# Coding Correct E/M Level with procedures



## bseidel@correctcareinc.com (Sep 9, 2010)

When additional procedures are done in the ER (like suturing, I&D, etc.) do I code a lower E/M level to or can I code the E/M level according to the documentation provided to be in full complaince with all CMS regulations?
Thank you.


----------



## jimbo1231 (Sep 11, 2010)

*No, you can't*

When I see a question like this I wonder if an OIG or RAC informant is on the site. But I'll assume it's a genuiine question.
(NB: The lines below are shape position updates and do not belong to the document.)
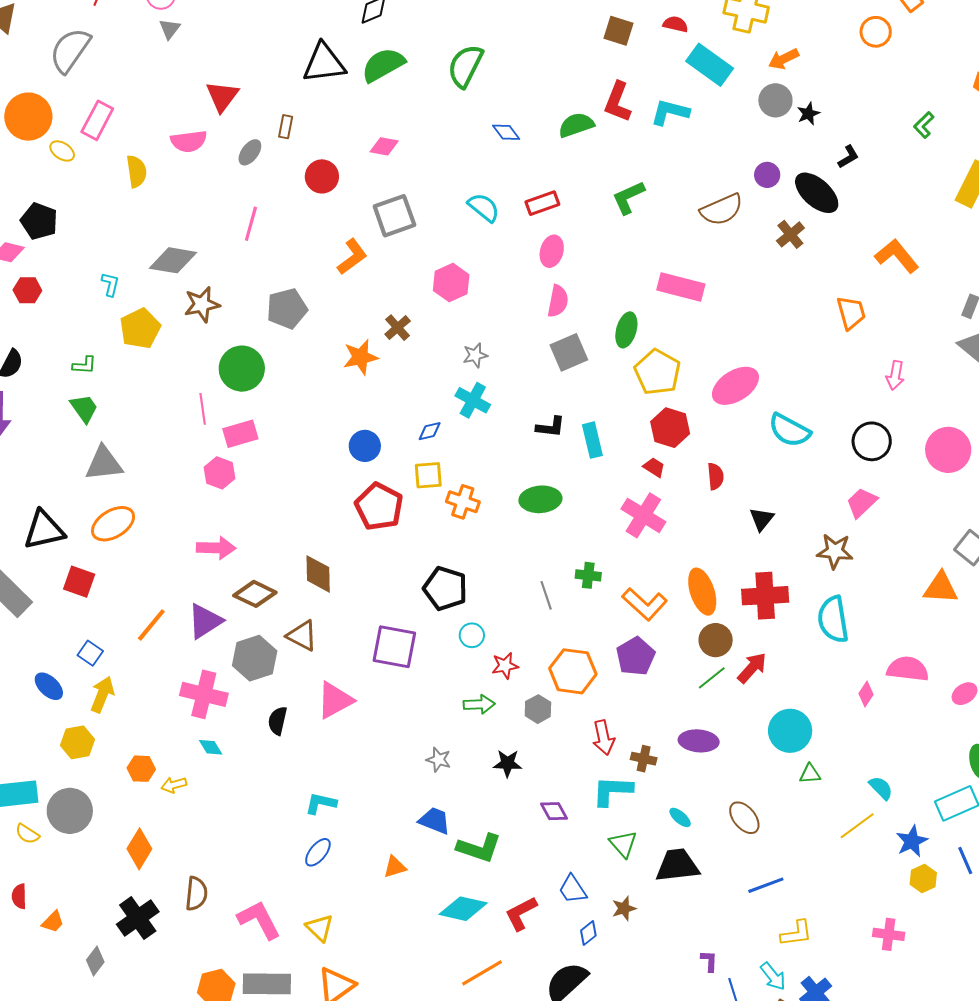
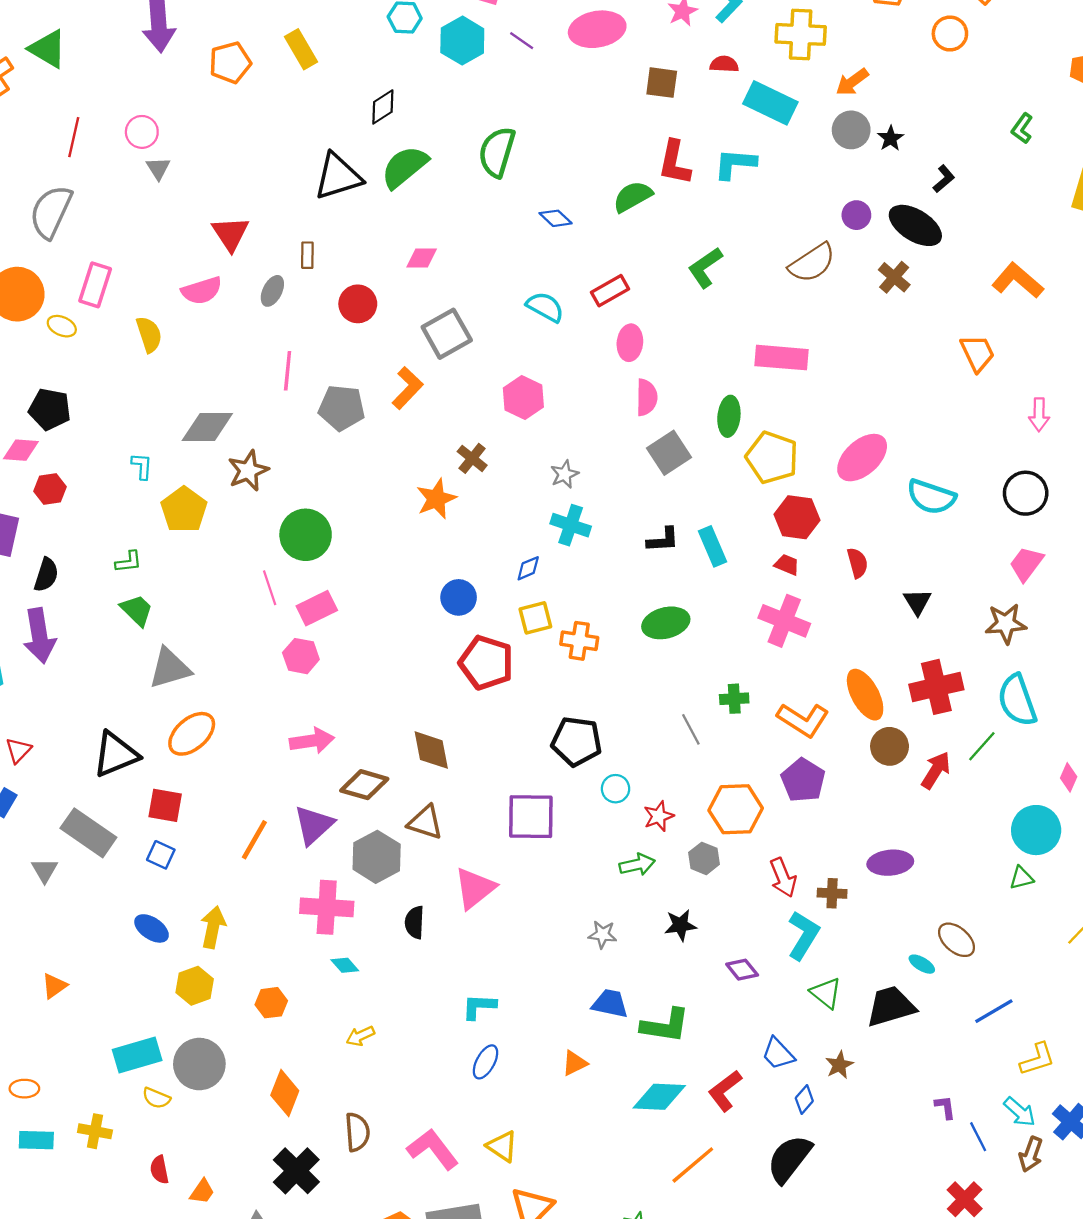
gray pentagon: (287, 309) -> (342, 408), moved, turned 30
blue square: (90, 653) -> (161, 855), moved
green line: (712, 678) -> (982, 746), moved
cyan circle: (790, 731) -> (1036, 830), moved
yellow arrow: (174, 785) -> (360, 1036), moved
cyan L-shape: (612, 791) -> (803, 935), turned 129
cyan ellipse: (680, 817) -> (922, 964), moved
The simple answer is you always code based on d
ocumentation. You never code for reimbursement. Undercoding is as fraudulent as overcoding.
OK I'll get off my high horse for a minute. The fact is the ED levels that go with procedures usually are lower level based on documentation, presenting problem, MDM etc.
But a person can have a CVA, fall and crack their head. And you might have a laceration repair with a 5 or CC.

Jim


----------



## kevbshields (Oct 6, 2010)

In order to answer your question more specifically, is this facility or physician coding?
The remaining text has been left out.